(Beginning of Extracted records)

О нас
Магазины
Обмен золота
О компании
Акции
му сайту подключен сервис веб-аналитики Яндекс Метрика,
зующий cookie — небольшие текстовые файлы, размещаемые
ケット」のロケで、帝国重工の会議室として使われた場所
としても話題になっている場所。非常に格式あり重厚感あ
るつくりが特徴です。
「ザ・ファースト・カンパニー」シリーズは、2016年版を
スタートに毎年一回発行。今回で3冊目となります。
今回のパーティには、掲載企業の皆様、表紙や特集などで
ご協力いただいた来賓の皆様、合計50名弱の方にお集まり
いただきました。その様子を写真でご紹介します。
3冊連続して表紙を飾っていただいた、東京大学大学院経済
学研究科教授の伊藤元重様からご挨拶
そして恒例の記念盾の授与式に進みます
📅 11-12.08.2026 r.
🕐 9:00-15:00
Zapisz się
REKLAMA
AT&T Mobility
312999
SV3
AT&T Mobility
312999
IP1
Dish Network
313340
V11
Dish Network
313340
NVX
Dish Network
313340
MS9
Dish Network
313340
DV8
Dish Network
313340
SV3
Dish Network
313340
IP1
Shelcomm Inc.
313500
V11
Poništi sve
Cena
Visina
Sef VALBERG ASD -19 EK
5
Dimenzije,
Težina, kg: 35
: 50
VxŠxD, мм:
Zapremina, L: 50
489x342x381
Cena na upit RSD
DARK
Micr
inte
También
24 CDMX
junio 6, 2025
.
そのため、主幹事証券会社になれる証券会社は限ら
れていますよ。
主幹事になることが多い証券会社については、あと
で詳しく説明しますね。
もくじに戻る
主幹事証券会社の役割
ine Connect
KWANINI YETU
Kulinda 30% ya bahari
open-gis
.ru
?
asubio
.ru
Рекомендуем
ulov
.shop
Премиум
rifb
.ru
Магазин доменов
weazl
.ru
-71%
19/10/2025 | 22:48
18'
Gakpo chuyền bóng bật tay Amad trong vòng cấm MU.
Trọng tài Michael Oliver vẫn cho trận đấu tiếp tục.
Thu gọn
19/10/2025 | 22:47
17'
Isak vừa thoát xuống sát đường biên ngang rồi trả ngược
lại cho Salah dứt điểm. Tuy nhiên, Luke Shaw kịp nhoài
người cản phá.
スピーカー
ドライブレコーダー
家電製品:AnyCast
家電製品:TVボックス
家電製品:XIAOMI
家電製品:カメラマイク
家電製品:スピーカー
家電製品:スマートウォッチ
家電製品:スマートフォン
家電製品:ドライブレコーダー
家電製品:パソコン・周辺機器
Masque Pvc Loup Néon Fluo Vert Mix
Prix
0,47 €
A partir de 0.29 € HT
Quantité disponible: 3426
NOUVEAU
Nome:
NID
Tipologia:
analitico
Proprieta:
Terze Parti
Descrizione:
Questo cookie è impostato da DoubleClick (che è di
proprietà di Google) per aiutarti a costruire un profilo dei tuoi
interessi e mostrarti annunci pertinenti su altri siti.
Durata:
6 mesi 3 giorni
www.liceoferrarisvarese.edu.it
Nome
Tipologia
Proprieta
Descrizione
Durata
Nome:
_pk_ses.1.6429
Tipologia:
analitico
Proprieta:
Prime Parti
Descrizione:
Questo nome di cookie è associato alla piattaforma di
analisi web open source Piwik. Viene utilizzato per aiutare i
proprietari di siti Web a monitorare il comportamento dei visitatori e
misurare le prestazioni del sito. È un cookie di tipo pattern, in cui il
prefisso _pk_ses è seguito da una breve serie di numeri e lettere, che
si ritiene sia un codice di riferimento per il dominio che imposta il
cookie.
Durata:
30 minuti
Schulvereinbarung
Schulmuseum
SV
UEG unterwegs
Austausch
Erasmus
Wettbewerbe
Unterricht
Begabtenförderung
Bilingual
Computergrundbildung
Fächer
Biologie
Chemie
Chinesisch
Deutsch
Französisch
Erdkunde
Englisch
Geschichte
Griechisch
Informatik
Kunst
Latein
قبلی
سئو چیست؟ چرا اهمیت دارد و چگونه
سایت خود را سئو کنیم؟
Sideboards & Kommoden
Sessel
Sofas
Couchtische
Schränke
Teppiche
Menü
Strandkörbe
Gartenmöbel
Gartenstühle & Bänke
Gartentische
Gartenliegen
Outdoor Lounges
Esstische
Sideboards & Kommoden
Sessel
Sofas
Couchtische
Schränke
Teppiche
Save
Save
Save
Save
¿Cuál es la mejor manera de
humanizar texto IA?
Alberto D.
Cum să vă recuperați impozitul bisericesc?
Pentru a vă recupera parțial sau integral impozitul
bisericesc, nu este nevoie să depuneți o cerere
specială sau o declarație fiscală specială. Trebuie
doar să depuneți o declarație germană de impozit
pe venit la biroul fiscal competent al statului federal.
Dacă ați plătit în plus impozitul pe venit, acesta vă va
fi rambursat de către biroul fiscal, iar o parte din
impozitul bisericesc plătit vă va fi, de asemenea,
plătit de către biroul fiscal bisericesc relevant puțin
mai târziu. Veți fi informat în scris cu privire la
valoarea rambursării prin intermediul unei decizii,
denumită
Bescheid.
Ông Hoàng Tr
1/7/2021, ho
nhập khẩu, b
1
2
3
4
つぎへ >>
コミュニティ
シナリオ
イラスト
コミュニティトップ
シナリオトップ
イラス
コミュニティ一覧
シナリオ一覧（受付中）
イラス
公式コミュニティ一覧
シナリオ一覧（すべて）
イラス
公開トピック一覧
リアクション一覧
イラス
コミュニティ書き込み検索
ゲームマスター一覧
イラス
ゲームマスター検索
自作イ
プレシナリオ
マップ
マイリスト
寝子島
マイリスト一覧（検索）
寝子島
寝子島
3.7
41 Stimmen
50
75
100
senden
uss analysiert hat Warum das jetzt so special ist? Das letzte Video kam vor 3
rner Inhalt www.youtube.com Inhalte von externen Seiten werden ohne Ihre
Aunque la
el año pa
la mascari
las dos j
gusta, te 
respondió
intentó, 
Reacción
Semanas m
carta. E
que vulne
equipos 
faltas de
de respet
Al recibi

(End of Extracted records)

• What is being asked: Count the lines in the records above that contain the word "plătit", and give only the number.

• Solution to this task: 3